Capítulo 3 ¡No confías en mí!
Un día, cuando estaba a punto de salir de su habitación para asistir al encuentro habitual de cada mes, se encontró de frente con un hombre en su propio dormitorio, fue como si apareciera de repente de la nada. Un grito se escapó de sus labios por el susto. El intruso tapó su boca con presteza, para acallarla antes de que delatara su presencia.
—Soy yo, Oswald. No grites o me delatarás.
—¡¿Eres tú?!, ¿pero cómo? —no podía creerlo.
—No quiero que sigas escapando y dando explicaciones por siempre, tus nervios colapsarán si sigues así. Creo que es mejor que nos veamos aquí, en tu habitación.
¡De verdad él creía que vernos aquí sería mejor para mí estabilidad mental! Estaba a punto de enloquecer.
—Pero no es correcto —objetó aturdida.
—Lo sé y lo siento por eso, soy un cobarde que no puede dar la cara.
—¿Es por tu enfermedad? —insistió una vez más, a pesar de haber tenido tantos intentos infructuosos.
—Sí, en parte, pero es más complicado de lo que imaginas.
—¡Eres casado? —lo imaginó de pronto y se tensó.

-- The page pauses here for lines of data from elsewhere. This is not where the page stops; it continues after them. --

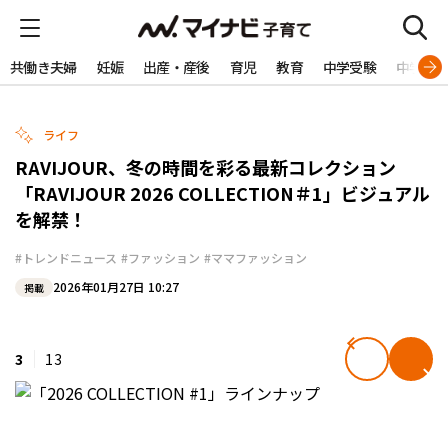
共働き夫婦
妊娠
出産・産後
育児
教育
中学受験
中学生
ライフ
RAVIJOUR、冬の時間を彩る最新コレクション
「RAVIJOUR 2026 COLLECTION＃1」ビジュアル
を解禁！
#トレンドニュース
#ファッション
#ママファッション
2026年01月27日 10:27
掲載
3
13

—¡No, claro que no! —se apresuró a negar vehemente—. Cómo crees que estaría aquí contigo si tuviera una esposa, no soy tan despreciable. Jamás engañaría de ese modo infame a una jovencita tan inocente.

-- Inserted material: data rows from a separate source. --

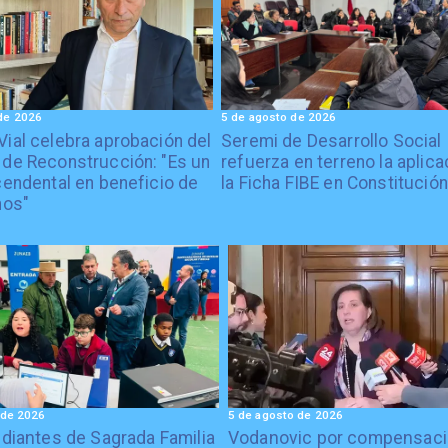
de 2026
5 de agosto de 2026
Vial celebra aprobación del
Seremi de Desarrollo Social
 de Reconstrucción: "Es un
refuerza en terreno la aplica
cendental en beneficio de
la Ficha FIBE en Constitución
nos"
 de 2026
5 de agosto de 2026
diantes de Sagrada Familia
Vodanovic por compensaci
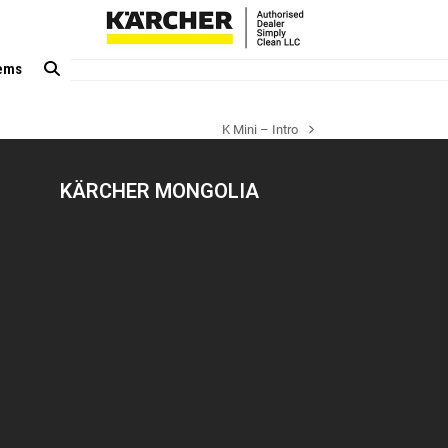
tems
K Mini – Intro
next
post:
KÄRCHER MONGOLIA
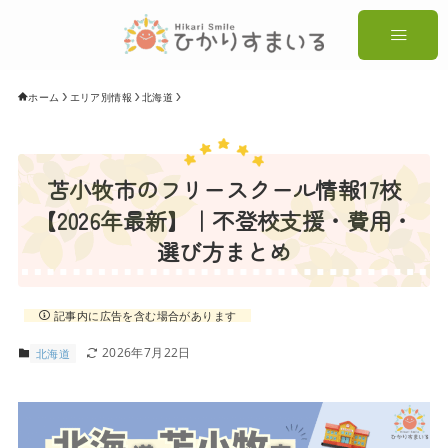
ホーム
エリア別情報
北海道
苫小牧市のフリースクール情報17校
【2026年最新】｜不登校支援・費用・
選び方まとめ
記事内に広告を含む場合があります
2026年7月22日
北海道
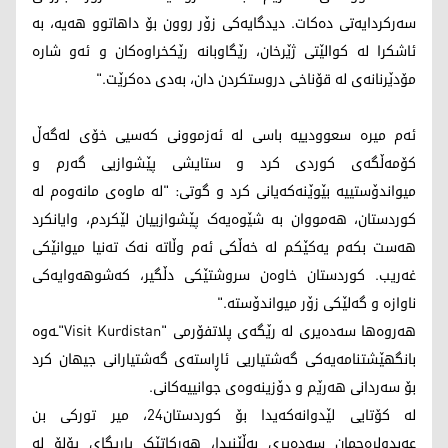
سەرکردایەتی دەکات. دیدگایەکی زۆر روون بۆ داهاتوو هەیە، بە
ئاشکرا لە کوالێتی ژێرخان، رێگاوبانە رێکخراوەکان و ئەو شارە
مۆدێرنانەی لە قۆناخی دروستکردن دان، بەدی دەکرێت."
ئەم میرە سعوودییە باسی لە ئەزموونی کەسیی خۆی لەگەڵ
کۆمەڵگەی کوردی کرد و ستایشی پێشوازیی گەرم و
میواندۆستییە بێوێنەکەیانی کرد و گوتی: "لە ماوەی مانەوەم لە
کوردستان، هەمووان بە شێوەیەک پێشوازییان لێکردم، وایانکرد
هەست بکەم یەکێکم لە خەڵکی ئەم وڵاتە نەک تەنیا میوانێکی
غەریب. کوردستان خاوەن سروشتێکی دڵگیر، کەشوهەوایەکی
ناوازە و گەلێکی زۆر میواندۆستە."
هەروەها سەدەیری لە رێگەی پلاتفۆرمی "Visit Kurdistan"ـەوە
بانگهێشتنامەیەکی گەشتیاریی ئاڕاستەی گەشتیارانی جیهان کرد
بۆ سەردانی هەرێم و دۆزینەوەی جوانییەکانی.
لە کۆتایی لێدوانەکەیدا بۆ کوردستان24، میر تورکی بن
عەبدولڕەحمان سەدەیری بەڵێنیدا، هەرکاتێک یاریگای پۆلۆ لە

A veces sentía que él le hablaba como si fuera un señor muy mayor, cuando en realidad no podía ser mucho mayor que ella, 3 o 5 años más, como mucho, era la edad que podía tener por encima de la suya; analizó. No podía estar más equivocada, él ya existía mucho antes de ser creada la Tierra.

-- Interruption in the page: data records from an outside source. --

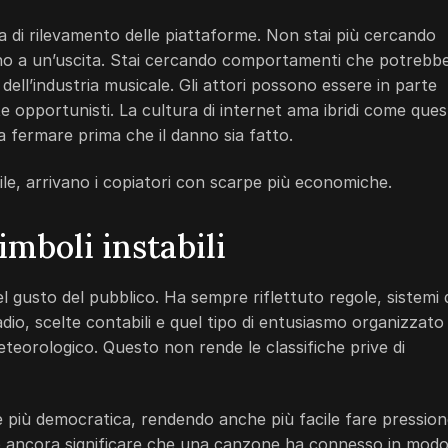
 di rilevamento delle piattaforme. Non stai più cercando
no a un’uscita. Stai cercando comportamenti che potrebb
 dell’industria musicale. Gli attori possono essere in parte
te opportunisti. La cultura di internet ama ibridi come quest
i da fermare prima che il danno sia fatto.
e, arrivano i copiatori con scarpe più economiche.
imboli instabili
l gusto del pubblico. Ha sempre riflettuto regole, sistemi 
radio, scelte contabili e quel tipo di entusiasmo organizzato
orologico. Questo non rende le classifiche prive di
 e più democratica, rendendo anche più facile fare pression
può ancora significare che una canzone ha connesso in mod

—¿Tú familia no me aceptaría?
—Mi padre jamás permitiría que tuviera una relación con una mortal.
—¡Mortal?, qué raro eres, ambos somos humanos, ¿es por cuestiones de religión o raza? —continuó indagando con creciente curiosidad.
—Algo similar —respondió escueto.
—No te entiendo, sé más claro por favor —suplicó también con la mirada.
—¡Ese es el problema!, ¡¡¡no puedo contarte nada!!! —vociferó alterado por la frustración.
—¡No confías en mí! —se sintió muy herida y el tono en que él le habló le rompió el corazón.
—¡No es eso, maldita sea! —seguía igual de alterado. «¡Demonios, qué debo hacer?», por primera vez se sentía impotente y frustrado. «¡Ya son demasiadas primeras veces, tengo que parar!»
La chica estaba a punto de llorar, su expresión de dolor provocó que sintiera un dolor en el pecho que jamás había experimentado, se sintió tan mal por ponerla en ese estado. No fue su intención. «¿Así era la forma en que se peleaban las parejas mortales?» Nunca comprendió el comportamiento humano y menos las emociones. Estaba experimentando toda una gama variada de esas cosas que siempre creyó inútiles y patéticas, llamada sentimientos y emociones. Se estaba comportando como un mortal ordinario y eso también lo enfurecía, no podía caer tan bajo, pero tampoco podía evitarlo. Haría cualquier cosa por no ver sufrir a Ariete. A esa frágil mujer mortal que tenía enfrente. Recriminándolo con esos ojazos claros y exigiendo una explicación que no podía darle.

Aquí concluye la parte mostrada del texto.